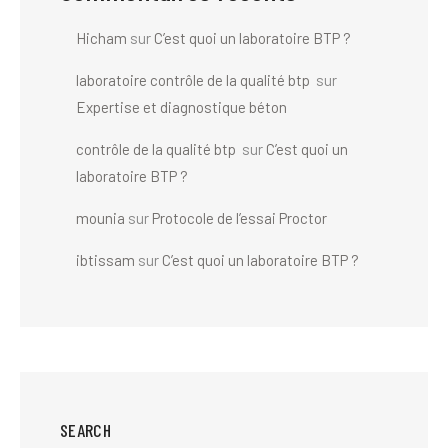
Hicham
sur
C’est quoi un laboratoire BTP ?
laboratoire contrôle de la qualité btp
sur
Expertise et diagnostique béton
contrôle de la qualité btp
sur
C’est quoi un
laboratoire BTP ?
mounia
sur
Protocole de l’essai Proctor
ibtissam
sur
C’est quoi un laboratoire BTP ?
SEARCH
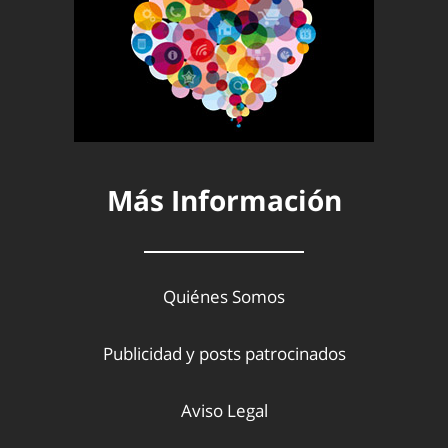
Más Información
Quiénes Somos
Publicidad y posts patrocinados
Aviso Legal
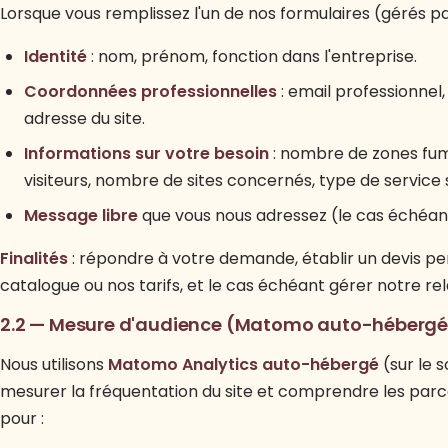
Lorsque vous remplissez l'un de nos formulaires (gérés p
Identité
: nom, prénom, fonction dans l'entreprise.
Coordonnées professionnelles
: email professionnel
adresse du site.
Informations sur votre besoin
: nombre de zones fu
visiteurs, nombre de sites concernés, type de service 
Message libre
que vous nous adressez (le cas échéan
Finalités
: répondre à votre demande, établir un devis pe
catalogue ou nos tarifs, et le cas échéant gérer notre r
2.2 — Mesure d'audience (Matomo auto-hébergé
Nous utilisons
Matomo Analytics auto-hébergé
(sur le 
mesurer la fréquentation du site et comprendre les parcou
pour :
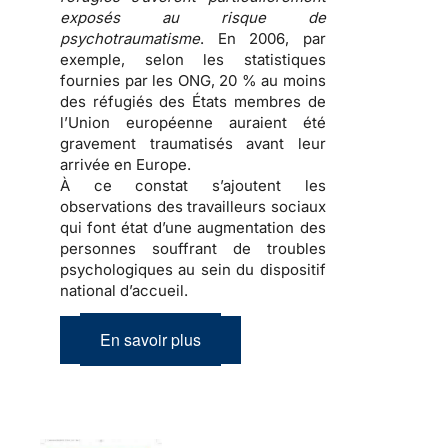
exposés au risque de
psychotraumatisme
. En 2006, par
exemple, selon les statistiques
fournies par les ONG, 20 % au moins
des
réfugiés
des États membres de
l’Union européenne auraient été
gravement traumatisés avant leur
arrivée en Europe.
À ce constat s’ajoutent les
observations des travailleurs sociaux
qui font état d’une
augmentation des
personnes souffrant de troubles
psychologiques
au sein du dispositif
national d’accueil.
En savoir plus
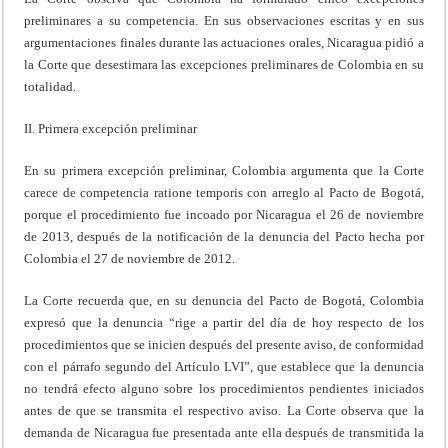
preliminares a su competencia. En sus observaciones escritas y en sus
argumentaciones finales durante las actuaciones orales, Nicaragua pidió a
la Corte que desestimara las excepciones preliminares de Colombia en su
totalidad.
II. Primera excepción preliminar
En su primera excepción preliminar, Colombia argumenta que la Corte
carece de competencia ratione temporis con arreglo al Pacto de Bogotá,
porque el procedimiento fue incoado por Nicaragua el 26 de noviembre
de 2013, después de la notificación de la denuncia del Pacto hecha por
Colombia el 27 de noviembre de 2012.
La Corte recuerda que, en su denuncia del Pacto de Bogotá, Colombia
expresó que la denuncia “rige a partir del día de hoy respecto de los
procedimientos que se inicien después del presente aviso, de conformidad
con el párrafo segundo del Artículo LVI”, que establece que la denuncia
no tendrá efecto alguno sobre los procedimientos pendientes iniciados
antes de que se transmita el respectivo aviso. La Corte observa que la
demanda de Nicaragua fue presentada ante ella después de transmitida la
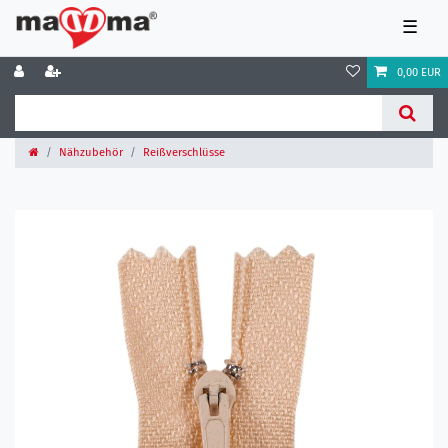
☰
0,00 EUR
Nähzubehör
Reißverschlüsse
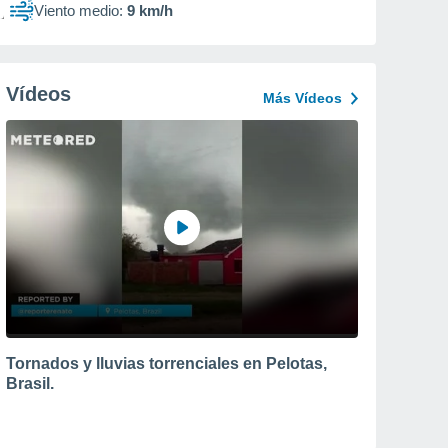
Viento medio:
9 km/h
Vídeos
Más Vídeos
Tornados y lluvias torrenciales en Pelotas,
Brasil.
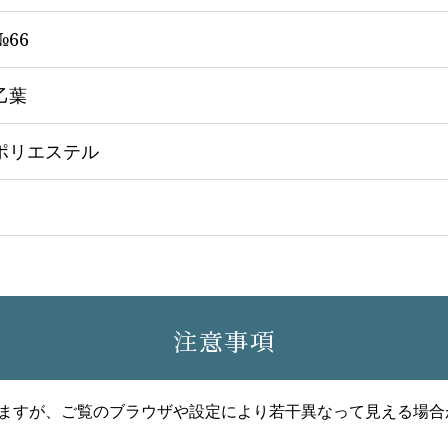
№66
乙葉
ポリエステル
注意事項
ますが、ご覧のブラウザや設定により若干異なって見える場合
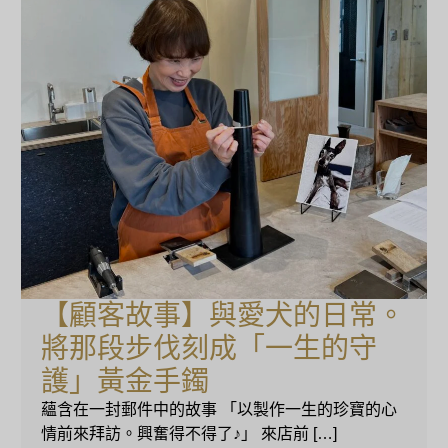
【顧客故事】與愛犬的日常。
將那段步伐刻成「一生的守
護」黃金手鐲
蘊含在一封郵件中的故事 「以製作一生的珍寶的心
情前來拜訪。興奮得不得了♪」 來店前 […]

· · · ·

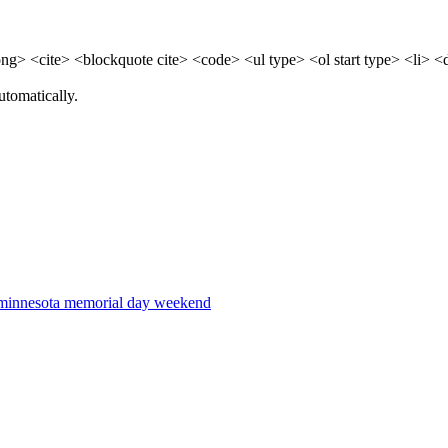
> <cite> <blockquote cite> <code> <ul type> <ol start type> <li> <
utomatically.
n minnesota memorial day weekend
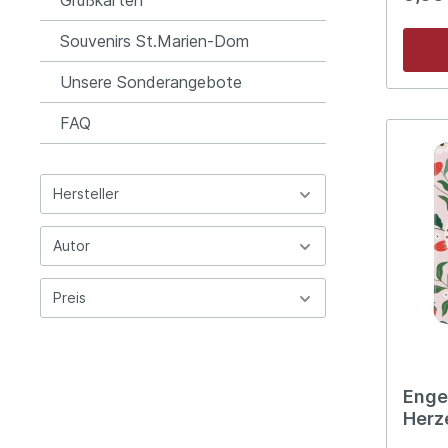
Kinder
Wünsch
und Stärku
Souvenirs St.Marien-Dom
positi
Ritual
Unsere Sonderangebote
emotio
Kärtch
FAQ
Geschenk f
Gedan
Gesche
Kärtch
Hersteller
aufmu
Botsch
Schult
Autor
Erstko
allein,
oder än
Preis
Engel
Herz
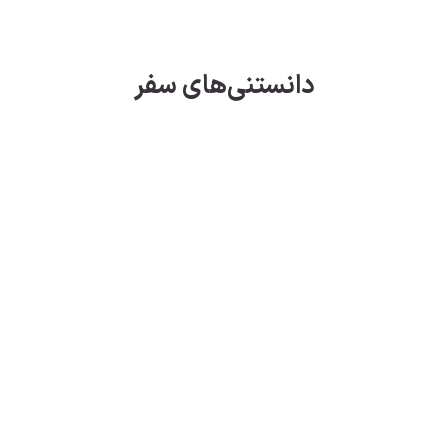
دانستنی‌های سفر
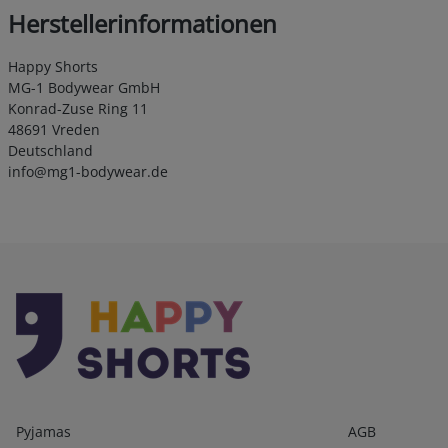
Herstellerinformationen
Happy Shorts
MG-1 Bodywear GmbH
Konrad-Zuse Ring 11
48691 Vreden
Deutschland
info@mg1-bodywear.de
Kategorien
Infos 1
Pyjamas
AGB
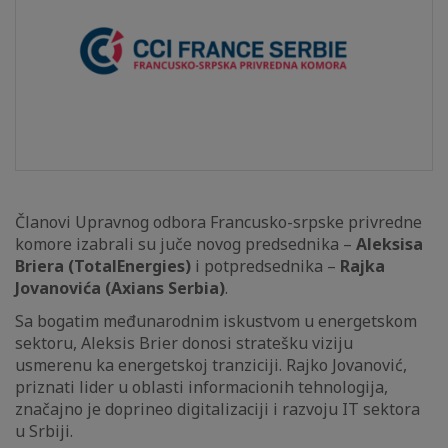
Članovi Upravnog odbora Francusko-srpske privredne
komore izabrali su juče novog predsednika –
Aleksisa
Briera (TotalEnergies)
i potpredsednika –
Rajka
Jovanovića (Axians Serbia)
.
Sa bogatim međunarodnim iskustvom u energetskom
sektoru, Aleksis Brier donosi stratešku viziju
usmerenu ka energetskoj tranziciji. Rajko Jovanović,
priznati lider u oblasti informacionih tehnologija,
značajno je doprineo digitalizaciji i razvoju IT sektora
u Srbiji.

· · · ·

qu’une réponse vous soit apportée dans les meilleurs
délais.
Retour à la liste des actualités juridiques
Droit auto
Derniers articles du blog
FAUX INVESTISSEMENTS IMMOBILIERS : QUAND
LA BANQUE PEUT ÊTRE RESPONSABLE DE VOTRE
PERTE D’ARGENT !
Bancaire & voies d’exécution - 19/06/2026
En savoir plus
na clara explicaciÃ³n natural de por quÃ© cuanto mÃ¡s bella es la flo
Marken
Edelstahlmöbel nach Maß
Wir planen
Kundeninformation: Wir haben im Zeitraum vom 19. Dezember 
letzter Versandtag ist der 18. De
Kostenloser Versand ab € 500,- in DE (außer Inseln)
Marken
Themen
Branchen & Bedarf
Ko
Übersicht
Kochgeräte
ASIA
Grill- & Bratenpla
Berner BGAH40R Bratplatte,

· · · ·

_ASSIGNMENT_.
Whenever a line of the data contains "type", it counts; state how many such lines there are, with nothing added.

_RESPONSE FOR THIS EXERCISE_.
2